Merkel, whose country is the biggest contributor to Euro zone bailouts, warned from the start that she would drive a hard bargain against a backdrop of mounting opposition at home to more aid for Greece.
Mr Tsipras will have to quell dissent within his party – probably by sacking ministers – and get unpopular austerity measures passed, such as pension reform and a higher goods and services tax.
“They want the government to fall and replace it with one not elected by the Greek people”. The country spends more on pensions as a proportion of its economy than any country in the European Union – more than double that of some, such as Slovakia, Estonia and Ireland.
Haralambos Rouliskos, a 60-year-old economist who was out walking in Athens, described the deal as “misery, humiliation and slavery”.
When it first defaulted at the end of June, the IMF froze Greece’s access to its resources, including the Fund’s ongoing financing program for the country.
Nikos Filis, the parliamentary spokesperson for the ruling Coalition of the Radical Left, or Syriza, on ANT1 TV Monday morning, accused Germany of “tearing Europe apart” for the third time in the past century.
Yet he may gain enough support from the rest of Syriza and elsewhere to pass the new laws through the 300-seat parliament.
Many European officials also are openly fed up with Tsipras, whom they accuse of gamesmanship. Out of that €50 billion, €25 billion would be used to recapitalize Greek banks, he said.
Other potential partners in a national emergency coalition government such as To Potami, the socialists Pasok and New Democracy were preparing to back Mr Tsipras.
REUTERS/Paul HannaGreek Prime Minister Alexis Tsipras.It was, however, what the situation required: it is best for Greece to stay in the euro, and if this deal is what it takes, then so be it.
“We are reiterating our policy conclusions… that Greece’s debt is unsustainable and will require a significant debt operation”, a senior International Monetary Fund official said of the paper.
French President Francois Hollande said it was a path well worth taking.
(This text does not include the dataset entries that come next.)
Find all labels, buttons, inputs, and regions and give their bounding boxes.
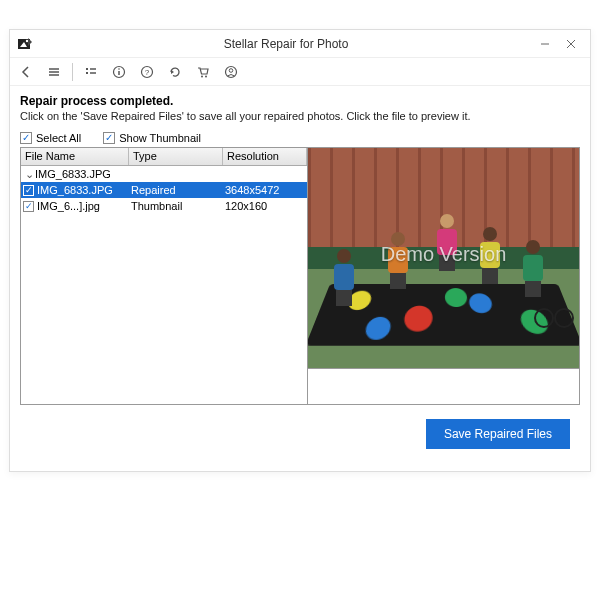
user-icon[interactable] — [221, 62, 241, 82]
watermark-text: Demo Version — [381, 242, 507, 265]
footer: Save Repaired Files — [20, 405, 580, 449]
toolbar: ? — [10, 58, 590, 86]
svg-point-20 — [205, 75, 207, 77]
table-row-parent[interactable]: ⌄ IMG_6833.JPG — [21, 166, 307, 182]
close-button[interactable] — [558, 33, 584, 55]
titlebar: Stellar Repair for Photo — [10, 30, 590, 58]
list-icon[interactable] — [81, 62, 101, 82]
header-resolution[interactable]: Resolution — [223, 148, 307, 165]
main-panel: File Name Type Resolution ⌄ IMG_6833.JPG… — [20, 147, 580, 405]
svg-rect-10 — [86, 72, 88, 74]
table-body: ⌄ IMG_6833.JPG IMG_6833.JPG Repaired 364… — [21, 166, 307, 214]
row-checkbox[interactable] — [23, 185, 34, 196]
svg-point-15 — [118, 68, 120, 70]
table-header: File Name Type Resolution — [21, 148, 307, 166]
expand-icon[interactable]: ⌄ — [23, 168, 35, 181]
refresh-icon[interactable] — [165, 62, 185, 82]
preview-panel: Demo Version — [308, 148, 579, 404]
svg-text:?: ? — [145, 68, 150, 77]
svg-rect-9 — [86, 68, 88, 70]
preview-footer-strip — [308, 368, 579, 404]
row-type: Thumbnail — [131, 200, 225, 212]
menu-icon[interactable] — [44, 62, 64, 82]
table-row[interactable]: IMG_6833.JPG Repaired 3648x5472 — [21, 182, 307, 198]
select-all-label: Select All — [36, 132, 81, 144]
photo-bicycle — [534, 302, 574, 328]
content-area: Repair process completed. Click on the '… — [10, 86, 590, 449]
svg-marker-18 — [171, 70, 174, 74]
app-logo-icon — [16, 35, 34, 53]
row-resolution: 3648x5472 — [225, 184, 307, 196]
header-type[interactable]: Type — [129, 148, 223, 165]
svg-point-22 — [229, 68, 233, 72]
row-filename: IMG_6833.JPG — [37, 184, 113, 196]
svg-point-2 — [26, 39, 28, 41]
back-button[interactable] — [16, 62, 36, 82]
options-row: Select All Show Thumbnail — [20, 132, 580, 144]
save-repaired-files-button[interactable]: Save Repaired Files — [426, 419, 570, 449]
checkbox-icon — [103, 132, 115, 144]
window-title: Stellar Repair for Photo — [40, 37, 532, 51]
header-filename[interactable]: File Name — [21, 148, 129, 165]
svg-point-19 — [201, 75, 203, 77]
help-icon[interactable]: ? — [137, 62, 157, 82]
photo-figure — [519, 240, 547, 296]
preview-image[interactable]: Demo Version — [308, 148, 579, 368]
parent-name: IMG_6833.JPG — [35, 168, 111, 180]
table-row[interactable]: IMG_6...].jpg Thumbnail 120x160 — [21, 198, 307, 214]
row-type: Repaired — [131, 184, 225, 196]
show-thumbnail-label: Show Thumbnail — [119, 132, 201, 144]
row-filename: IMG_6...].jpg — [37, 200, 100, 212]
show-thumbnail-checkbox[interactable]: Show Thumbnail — [103, 132, 201, 144]
app-window: Stellar Repair for Photo ? — [9, 29, 591, 472]
checkbox-icon — [20, 132, 32, 144]
photo-figure — [330, 249, 358, 305]
row-resolution: 120x160 — [225, 200, 307, 212]
info-icon[interactable] — [109, 62, 129, 82]
select-all-checkbox[interactable]: Select All — [20, 132, 81, 144]
page-subtext: Click on the 'Save Repaired Files' to sa… — [20, 110, 580, 122]
toolbar-separator — [72, 63, 73, 81]
minimize-button[interactable] — [532, 33, 558, 55]
page-heading: Repair process completed. — [20, 94, 580, 108]
file-table: File Name Type Resolution ⌄ IMG_6833.JPG… — [21, 148, 308, 404]
row-checkbox[interactable] — [23, 201, 34, 212]
cart-icon[interactable] — [193, 62, 213, 82]
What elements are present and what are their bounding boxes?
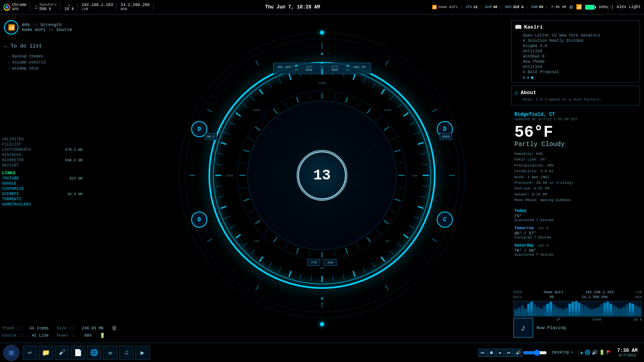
lower-bar (559, 314, 561, 316)
link-unlimited-label: UNLIMITED (2, 137, 24, 142)
ssid-val: Home WiFi (544, 290, 564, 294)
tray-flag: 🚩 (606, 350, 611, 355)
wan-label: WAN (121, 7, 150, 11)
trash-row: Trash :: 44 items Size :: 248.95 MB 🗑 (2, 325, 117, 331)
lower-bar (616, 313, 619, 316)
taskbar-back[interactable]: ↩ (23, 346, 37, 360)
taskbar-time: 7:30 AM (617, 348, 638, 354)
weather-desc: Partly Cloudy (514, 141, 637, 148)
weather-location: Ridgefield, CT (514, 112, 637, 117)
used-button[interactable]: USED (440, 133, 452, 140)
taskbar-mail[interactable]: ✉ (103, 346, 118, 360)
tray-network[interactable]: 🌐 (584, 350, 590, 356)
desk-mode-button[interactable]: DESK MODE (323, 63, 347, 74)
forecast-tomorrow-label: Tomorrow (514, 226, 534, 230)
player-play[interactable]: ▶ (496, 349, 504, 357)
taskbar-video[interactable]: ▶ (135, 346, 150, 360)
link-torrentz[interactable]: TORRENTZ (2, 197, 83, 202)
lower-bar (572, 311, 574, 316)
start-button[interactable]: ⊞ (3, 345, 19, 361)
taskbar-music-task[interactable]: ♫ (119, 346, 134, 360)
ram-stat: RAM 48 (485, 5, 501, 9)
player-stop[interactable]: ⏹ (487, 349, 495, 357)
lower-bar (537, 313, 539, 316)
player-prev[interactable]: ⏮ (479, 349, 487, 357)
link-lasttorrents-label: LASTTORRENTS (2, 148, 31, 152)
topbar-center: Thu Jun 7, 10:28 AM (157, 4, 428, 10)
weather-humidity: Humidity: 94% (514, 151, 637, 157)
wifi-section: 📶 99% :: Strength Home WiFi :: Source (4, 20, 85, 35)
hdd-value: 328 G (513, 5, 524, 9)
link-gametrailers[interactable]: GAMETRAILERS (2, 202, 83, 207)
dot-1 (523, 76, 525, 79)
lower-bar (632, 312, 634, 316)
lower-bar (565, 313, 568, 316)
taskbar-folder[interactable]: 📁 (39, 346, 53, 360)
chrome-icon[interactable] (3, 4, 10, 11)
note-item-3[interactable]: Enigma 3.0 (515, 43, 636, 49)
todo-item-3[interactable]: · winamp skin (4, 66, 85, 72)
note-item-5[interactable]: Windows 8 (515, 54, 636, 59)
volume-slider[interactable] (523, 350, 547, 355)
tray-battery[interactable]: 🔋 (599, 350, 605, 356)
todo-item-1[interactable]: · backup themes (4, 53, 85, 60)
username: Alex Light (617, 5, 641, 9)
note-item-2[interactable]: A Solution Neatly Divided (515, 38, 636, 43)
note-item-7[interactable]: Untitled (515, 64, 636, 70)
right-c-button-bottom[interactable]: C (437, 212, 453, 228)
link-youtube[interactable]: YOUTUBE 821 GB (2, 176, 83, 181)
ram-label: RAM (485, 5, 492, 9)
link-unlimited[interactable]: UNLIMITED (2, 137, 83, 142)
link-filelist[interactable]: FILELIST (2, 142, 83, 147)
net-wan-label: WAN (636, 295, 642, 299)
lan-label: LAN (82, 7, 113, 11)
weather-feels: Feels Like: 56° (514, 157, 637, 162)
cpu-stat: CPU 12 (466, 5, 481, 9)
taskbar-paint[interactable]: 🖌 (55, 346, 69, 360)
ssid-label: SSID (513, 290, 522, 294)
note-item-6[interactable]: New Theme (515, 59, 636, 64)
notes-section: 📖 Kaelri Open Letter to New York Senator… (511, 20, 640, 82)
link-deviant[interactable]: DEVIANT (2, 163, 83, 168)
ani-off-button[interactable]: ANI OFF (273, 63, 295, 74)
source-value: AC Line (32, 333, 49, 338)
lower-bar (613, 313, 615, 316)
link-mininova[interactable]: MININOVA (2, 152, 83, 158)
tray-arrow[interactable]: ▲ (580, 350, 583, 356)
link-lasttorrents[interactable]: LASTTORRENTS 579.2 KB (2, 147, 83, 152)
weather-details: Humidity: 94% Feels Like: 56° Precipitat… (514, 151, 637, 204)
left-d-button-bottom[interactable]: D (191, 212, 207, 228)
about-section: ☑ About Help, I'm trapped in a skin fact… (511, 86, 640, 105)
lower-bar (622, 313, 625, 316)
lower-bar (521, 313, 524, 316)
tray-sound[interactable]: 🔊 (592, 350, 598, 356)
ani-on-button[interactable]: ANI ON (349, 63, 371, 74)
note-item-4[interactable]: Untitled (515, 49, 636, 54)
on-button[interactable]: ON (204, 133, 213, 140)
trash-icon[interactable]: 🗑 (111, 325, 117, 331)
forecast-sat-desc: Scattered T-Storms (514, 253, 637, 257)
note-item-1[interactable]: Open Letter to New York Senators (515, 33, 636, 38)
game-mode-button[interactable]: GAME MODE (297, 63, 321, 74)
wifi-icon-small: 📶 (432, 5, 437, 10)
link-rainmeter[interactable]: RAINMETER 558.2 GB (2, 158, 83, 163)
battery-icon-small: 🔋 (99, 333, 105, 339)
link-scenefz[interactable]: SCENEFZ 16.4 KB (2, 191, 83, 197)
taskbar-doc[interactable]: 📄 (71, 346, 85, 360)
weather-updated: Updated at 6/7/12 7:05 AM EDT (514, 117, 637, 121)
weather-sunset: Sunset: 8:25 PM (514, 192, 637, 197)
player-volume[interactable]: 🔊 (514, 349, 522, 357)
player-next[interactable]: ⏭ (505, 349, 513, 357)
net-lan-label: LAN (636, 290, 642, 294)
note-item-8[interactable]: A Bold Proposal (515, 70, 636, 75)
forecast-tomorrow-desc: Isolated T-Storms (514, 236, 637, 240)
central-ui: ANI OFF GAME MODE DESK MODE ANI ON D D D… (169, 14, 475, 336)
link-google[interactable]: GOOGLE (2, 181, 83, 186)
settings-icon[interactable]: ⚙ (570, 4, 573, 10)
left-panel: 📶 99% :: Strength Home WiFi :: Source ✏ … (0, 16, 89, 76)
lower-bar (555, 313, 558, 316)
link-customize[interactable]: CUSTOMIZE (2, 186, 83, 191)
taskbar-globe[interactable]: 🌐 (87, 346, 101, 360)
weather-wind: Wind: 1 mph (NW) (514, 175, 637, 180)
todo-item-2[interactable]: · volume control (4, 60, 85, 66)
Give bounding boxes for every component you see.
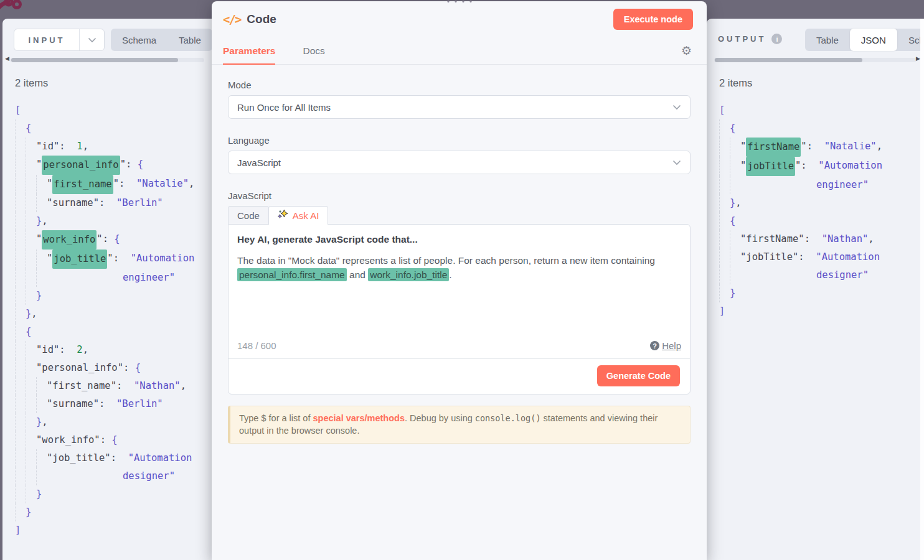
tab-json[interactable]: JSON (850, 29, 897, 51)
char-counter: 148 / 600 (237, 340, 276, 351)
json-line: "first_name": "Natalie", (15, 175, 212, 194)
gear-icon[interactable]: ⚙ (681, 44, 692, 58)
modal-drag-handle[interactable] (447, 1, 471, 2)
mode-select-value: Run Once for All Items (237, 102, 672, 113)
help-link[interactable]: ? Help (650, 340, 681, 351)
json-line: "jobTitle": "Automation (719, 157, 924, 176)
json-line: { (15, 323, 212, 341)
output-items-count: 2 items (719, 77, 924, 89)
highlighted-key: job_title (52, 250, 107, 269)
json-line: engineer" (15, 269, 212, 287)
highlighted-field-reference: personal_info.first_name (237, 268, 347, 281)
json-line: }, (15, 413, 212, 431)
json-line: } (719, 284, 924, 302)
chevron-down-icon[interactable] (79, 29, 104, 50)
language-select-value: JavaScript (237, 157, 672, 168)
json-line: } (15, 287, 212, 305)
prompt-heading: Hey AI, generate JavaScript code that... (237, 234, 681, 245)
json-line: "personal_info": { (15, 359, 212, 377)
json-line: }, (15, 305, 212, 323)
node-settings-tabs: ParametersDocs⚙ (212, 37, 707, 65)
scroll-left-arrow-icon[interactable]: ◀ (5, 55, 9, 62)
json-line: "surname": "Berlin" (15, 395, 212, 413)
json-line: "id": 1, (15, 138, 212, 156)
inline-code: console.log() (475, 413, 541, 423)
json-line: }, (719, 194, 924, 212)
json-line: "first_name": "Nathan", (15, 377, 212, 395)
json-line: designer" (15, 467, 212, 485)
output-vertical-scrollbar[interactable] (920, 19, 924, 560)
code-node-modal: </> Code Execute node ParametersDocs⚙ Mo… (212, 1, 707, 560)
language-select[interactable]: JavaScript (228, 151, 691, 174)
output-json-view: [{"firstName": "Natalie","jobTitle": "Au… (719, 101, 924, 320)
scrollbar-thumb[interactable] (715, 58, 862, 62)
json-line: "work_info": { (15, 431, 212, 449)
canvas-node-decoration (0, 0, 81, 19)
highlighted-key: work_info (42, 230, 97, 250)
input-source-select[interactable]: INPUT (14, 29, 105, 51)
generate-code-button[interactable]: Generate Code (597, 365, 680, 386)
mode-label: Mode (228, 80, 691, 90)
tab-docs[interactable]: Docs (303, 37, 324, 64)
tab-parameters[interactable]: Parameters (223, 37, 275, 64)
json-line: "work_info": { (15, 230, 212, 250)
execute-node-button[interactable]: Execute node (613, 9, 693, 30)
ask-ai-prompt-textarea[interactable]: Hey AI, generate JavaScript code that...… (229, 225, 690, 335)
json-line: { (15, 119, 212, 138)
input-panel-title: INPUT (14, 35, 79, 45)
info-icon[interactable]: i (771, 34, 782, 44)
input-display-tabs: SchemaTable (111, 29, 212, 51)
special-vars-notice: Type $ for a list of special vars/method… (228, 406, 691, 444)
json-line: ] (719, 302, 924, 320)
chevron-down-icon (672, 101, 681, 113)
sparkles-icon (278, 209, 288, 222)
input-panel: INPUT SchemaTable ◀ 2 items [{"id": 1,"p… (2, 19, 212, 560)
scroll-right-arrow-icon[interactable]: ▶ (916, 55, 920, 62)
tab-table[interactable]: Table (805, 29, 850, 51)
json-line: "personal_info": { (15, 156, 212, 175)
output-panel-title: OUTPUT (718, 34, 766, 44)
code-node-icon: </> (223, 12, 240, 26)
highlighted-field-reference: work_info.job_title (368, 268, 449, 281)
output-panel: OUTPUT i TableJSONSchema ▶ 2 items [{"fi… (707, 19, 924, 560)
json-line: engineer" (719, 176, 924, 194)
input-items-count: 2 items (15, 77, 212, 89)
code-editor-tabs: CodeAsk AI (228, 206, 691, 224)
language-label: Language (228, 135, 691, 146)
json-line: { (719, 212, 924, 230)
tab-schema[interactable]: Schema (111, 29, 167, 51)
highlighted-key: firstName (746, 138, 801, 157)
json-line: "firstName": "Natalie", (719, 138, 924, 157)
input-horizontal-scrollbar[interactable]: ◀ (2, 57, 212, 62)
json-line: "job_title": "Automation (15, 449, 212, 467)
output-horizontal-scrollbar[interactable]: ▶ (707, 57, 924, 62)
mode-select[interactable]: Run Once for All Items (228, 95, 691, 119)
node-title: Code (247, 12, 276, 26)
json-line: } (15, 485, 212, 503)
json-line: "surname": "Berlin" (15, 194, 212, 212)
question-circle-icon: ? (650, 341, 659, 350)
json-line: [ (15, 101, 212, 119)
json-line: { (719, 119, 924, 138)
tab-table[interactable]: Table (167, 29, 212, 51)
json-line: ] (15, 521, 212, 539)
prompt-text: The data in "Mock data" represents a lis… (237, 253, 681, 282)
json-line: "firstName": "Nathan", (719, 230, 924, 248)
highlighted-key: personal_info (42, 156, 120, 175)
javascript-section-label: JavaScript (228, 190, 691, 201)
ask-ai-prompt-box: Hey AI, generate JavaScript code that...… (228, 224, 691, 394)
highlighted-key: jobTitle (746, 157, 795, 176)
json-line: "jobTitle": "Automation (719, 248, 924, 266)
json-line: [ (719, 101, 924, 119)
scrollbar-thumb[interactable] (11, 58, 178, 62)
chevron-down-icon (672, 157, 681, 168)
json-line: "id": 2, (15, 341, 212, 359)
special-vars-link[interactable]: special vars/methods (313, 413, 405, 423)
tab-code[interactable]: Code (228, 206, 269, 224)
json-line: "job_title": "Automation (15, 250, 212, 269)
highlighted-key: first_name (52, 175, 113, 194)
json-line: designer" (719, 266, 924, 284)
tab-ask-ai[interactable]: Ask AI (268, 206, 329, 224)
json-line: }, (15, 212, 212, 230)
output-display-tabs: TableJSONSchema (805, 29, 924, 51)
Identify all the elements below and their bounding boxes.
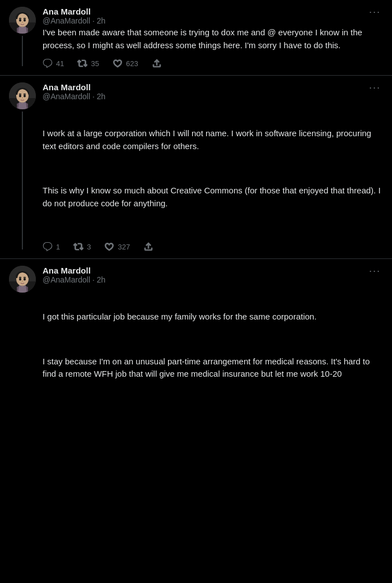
display-name-3: Ana Mardoll — [43, 266, 105, 275]
tweet-body-2: Ana Mardoll @AnaMardoll · 2h ··· I work … — [43, 82, 383, 252]
tweet-3: Ana Mardoll @AnaMardoll · 2h ··· I got t… — [0, 259, 392, 419]
share-button-2[interactable] — [143, 242, 153, 252]
like-icon-1 — [113, 58, 123, 68]
tweet-actions-1: 41 35 623 — [43, 58, 383, 68]
handle-time-3: @AnaMardoll · 2h — [43, 275, 105, 284]
retweet-icon-2 — [73, 242, 83, 252]
tweet-text-1: I've been made aware that someone is try… — [43, 26, 383, 52]
display-name-2: Ana Mardoll — [43, 82, 105, 92]
reply-icon-2 — [43, 242, 53, 252]
retweet-count-2: 3 — [87, 243, 91, 251]
like-button-2[interactable]: 327 — [104, 242, 130, 252]
avatar[interactable] — [9, 7, 36, 34]
tweet-text-3: I got this particular job because my fam… — [43, 285, 383, 406]
user-info-2: Ana Mardoll @AnaMardoll · 2h — [43, 82, 105, 101]
retweet-button-1[interactable]: 35 — [77, 58, 99, 68]
tweet-header-1: Ana Mardoll @AnaMardoll · 2h ··· — [43, 7, 383, 25]
avatar-2[interactable] — [9, 82, 36, 109]
like-icon-2 — [104, 242, 114, 252]
handle-time-1: @AnaMardoll · 2h — [43, 16, 105, 25]
tweet-body-3: Ana Mardoll @AnaMardoll · 2h ··· I got t… — [43, 266, 383, 413]
svg-point-4 — [19, 19, 21, 22]
reply-count-1: 41 — [56, 59, 64, 68]
svg-point-17 — [24, 278, 26, 281]
user-info-3: Ana Mardoll @AnaMardoll · 2h — [43, 266, 105, 284]
svg-point-10 — [19, 95, 21, 98]
reply-count-2: 1 — [56, 243, 60, 251]
share-icon-1 — [152, 58, 162, 68]
tweet-1: Ana Mardoll @AnaMardoll · 2h ··· I've be… — [0, 0, 392, 76]
retweet-count-1: 35 — [91, 59, 99, 68]
tweet-actions-2: 1 3 327 — [43, 242, 383, 252]
reply-icon-1 — [43, 58, 53, 68]
like-count-1: 623 — [126, 59, 138, 68]
like-button-1[interactable]: 623 — [113, 58, 138, 68]
like-count-2: 327 — [118, 243, 130, 251]
tweet-header-2: Ana Mardoll @AnaMardoll · 2h ··· — [43, 82, 383, 101]
more-options-button-2[interactable]: ··· — [367, 82, 383, 92]
tweet-text-2: I work at a large corporation which I wi… — [43, 102, 383, 235]
user-info-1: Ana Mardoll @AnaMardoll · 2h — [43, 7, 105, 25]
handle-time-2: @AnaMardoll · 2h — [43, 92, 105, 101]
svg-point-11 — [24, 95, 26, 98]
reply-button-1[interactable]: 41 — [43, 58, 64, 68]
more-options-button-1[interactable]: ··· — [367, 7, 383, 17]
retweet-button-2[interactable]: 3 — [73, 242, 91, 252]
svg-point-5 — [24, 19, 26, 22]
more-options-button-3[interactable]: ··· — [367, 266, 383, 276]
reply-button-2[interactable]: 1 — [43, 242, 60, 252]
svg-point-16 — [19, 278, 21, 281]
display-name-1: Ana Mardoll — [43, 7, 105, 16]
avatar-3[interactable] — [9, 266, 36, 293]
retweet-icon-1 — [77, 58, 87, 68]
share-button-1[interactable] — [152, 58, 162, 68]
tweet-body-1: Ana Mardoll @AnaMardoll · 2h ··· I've be… — [43, 7, 383, 68]
share-icon-2 — [143, 242, 153, 252]
tweet-header-3: Ana Mardoll @AnaMardoll · 2h ··· — [43, 266, 383, 284]
tweet-2: Ana Mardoll @AnaMardoll · 2h ··· I work … — [0, 76, 392, 259]
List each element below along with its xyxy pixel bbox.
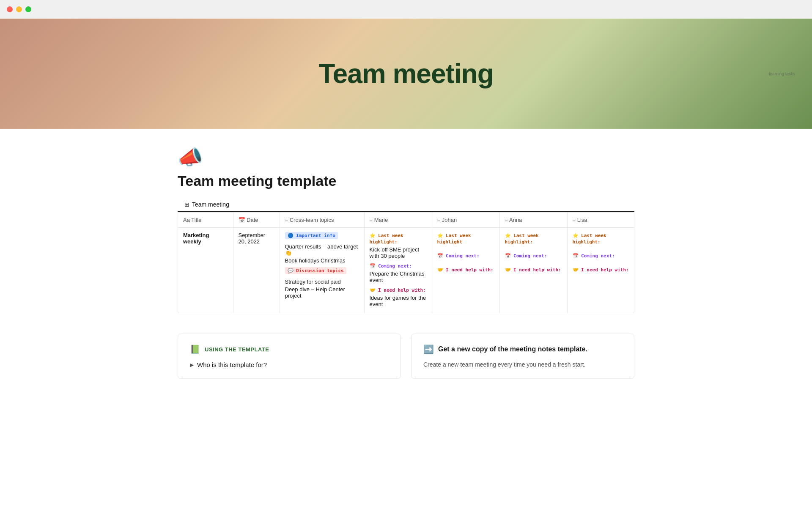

A draft of the package suggests Greece could temporarily leave the eurozone if no agreement on a bailout is reached.
The ECB meanwhile has kept Greek banks afloat with emergency liquidity, but has refused to provide extra funds.
The document agreed to Monday morning estimates Greece needs 7 billion euros by next Monday (July 20) and another 5 billion euros in August.
The International Monetary Fund said that “Greece’s debt can now only be made sustainable through debt relief measures that go far beyond what Europe has been willing to consider so far”.